Our team gets that question often. Since beginning our work, we’ve struggled to nail down a straightforward definition for microschools. They are adaptable by design; made to fit a context. So, there isn’t a simple answer. Here are a few attempts to explain microschooling.
Most microschools are small. (Although, it doesn’t take long to find examples of successful schools with multiple sites, bursting at the seams with long waitlists!) The best explanation might be simply listing the characteristics common to most microschools.
Microschools = multi-age learning. Classrooms, sometimes called studios, are organized to include several ages together in grade-bands. It’s also common to “loop” with the same teacher over several years. Think: modern, one-room schoolhouse, and you’re not far off! Families report that in this environment their student feels known and can fluidly (and independently—that’s key!) shift up or down in their studies to suit individual needs.
Microschools = atypical weekly schedule. These learning communities cater to families that are open to a different schedule. One example is meeting in-person 3 or 4 days each week and completing a day or two of work independently at home. Alternatively, students might attend school in the morning and enjoy flexible afternoons for extra-curricular activities or
additional online learning. Some schools also prioritize more frequent, longer breaks from school for family travel or to engage short-term interests.
Microschools = non-traditional spaces. These learning communities can exist anywhere! Churches with empty buildings during the week are an ideal place to set up a school. Other groups meet in fitness centers, private homes, and coffee shops. The biggest considerations are making sure the space is safe for kids and teens and meets the area zoning regulations. Within those parameters, the options are almost endless.

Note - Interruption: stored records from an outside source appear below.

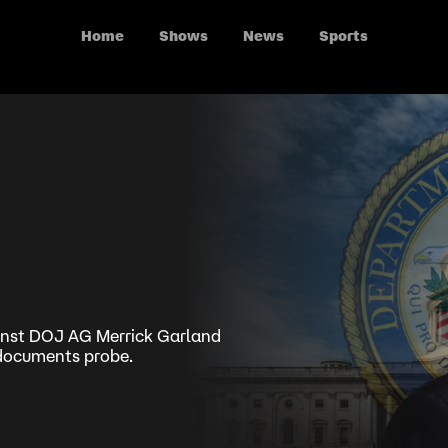
Home
Shows
News
Sports
nst DOJ AG Merrick Garland
d documents probe.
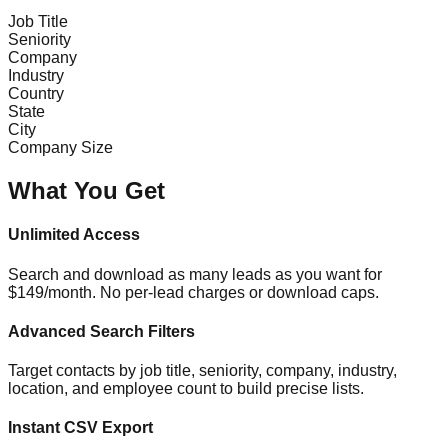
Job Title
Seniority
Company
Industry
Country
State
City
Company Size
What You Get
Unlimited Access
Search and download as many leads as you want for
$149/month. No per-lead charges or download caps.
Advanced Search Filters
Target contacts by job title, seniority, company, industry,
location, and employee count to build precise lists.
Instant CSV Export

Finally, microschools = shifting roles. These schools are designed to foster student-directed learning. It takes some adjustment, but children learn to prioritize tasks and articulate their learning independently. Similarly, teachers find themselves serving more as guides and learning alongside their students. Even the role of schools themselves is shifting. Microschool founders want to leverage relationships with and resources in their local community—the school’s role is to handle a portion of a child’s education and encourage them to connect in other areas too.
The excitement surrounding microschools centers around the fact that, while they share some common traits, they all look and feel a little different.

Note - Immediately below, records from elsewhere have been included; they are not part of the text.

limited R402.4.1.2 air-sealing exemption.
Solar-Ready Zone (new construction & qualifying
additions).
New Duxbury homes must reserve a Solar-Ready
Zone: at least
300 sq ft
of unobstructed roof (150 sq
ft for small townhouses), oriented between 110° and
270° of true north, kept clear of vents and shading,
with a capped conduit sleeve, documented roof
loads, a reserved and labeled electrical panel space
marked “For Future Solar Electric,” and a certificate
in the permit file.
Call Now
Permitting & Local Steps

Versatile by design. Flexible to fit various circumstances.
In our work, we’ve found that microschools tend to fall into one of three main categories, and these run along a continuum. They are resource centers, hybrid-schools, or tiny private schools. Even within these three types there is room for variation to create something that
works well for a particular community. School operators flex and adjust to build the ideal model for their context.
Resource centers provide space. These learning spaces cater to homeschooled children and online learners and offer a separate space for schoolwork that includes social interaction and potentially educational support. While not exactly a school, these centers often include extra-curricular activities to supplement the chosen curriculum. Churches might host religion classes or offer leadership opportunities in conjunction with opening a study space for children in their neighborhood. Fitness centers could include strength training or swimming lessons. Core subject materials are chosen and provided by parents.

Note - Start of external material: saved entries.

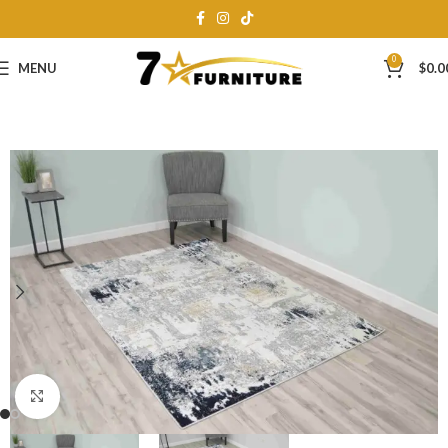
0
MENU
$
0.0
Click to enlarge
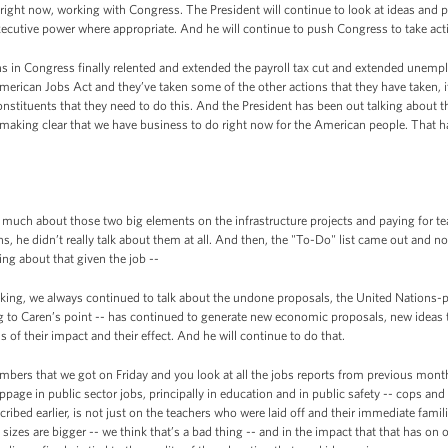
e right now, working with Congress. The President will continue to look at ideas and 
ecutive power where appropriate. And he will continue to push Congress to take act
ans in Congress finally relented and extended the payroll tax cut and extended unem
American Jobs Act and they’ve taken some of the other actions that they have taken, i
onstituents that they need to do this. And the President has been out talking about
making clear that we have business to do right now for the American people. That ha
 much about those two big elements on the infrastructure projects and paying for te
hs, he didn’t really talk about them at all. And then, the "To-Do" list came out and no
ng about that given the job --
king, we always continued to talk about the undone proposals, the United Nations
ng to Caren’s point -- has continued to generate new economic proposals, new ideas 
 of their impact and their effect. And he will continue to do that.
mbers that we got on Friday and you look at all the jobs reports from previous months
ppage in public sector jobs, principally in education and in public safety -- cops and f
cribed earlier, is not just on the teachers who were laid off and their immediate famil
sizes are bigger -- we think that’s a bad thing -- and in the impact that that has on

Hybrid-schools are a mash-up. These school expressions fit somewhere between home school/learning pods and normal school. Typically, students attend in-person for several days and complete other parts of their learning at home independently. Some models meet all week, but only part of each day—this configuration works well for families who are heavily involved in extracurricular activities or seeking more family time.
Tiny Private schools are small on purpose. This is a great model for a school start-up and presents a model that can adjust as enrollment changes. Some entrepreneurs are excited about creating a boutique learning experience and have no desire to grow their school. Other groups love this model for getting a school community started and hope to scale up as more families join. It’s flexible—start one way and adjust in years to come.
So, those are all microschools, and no two are alike! And that’s the point! Schools offer what works in their context and students get a tailored education.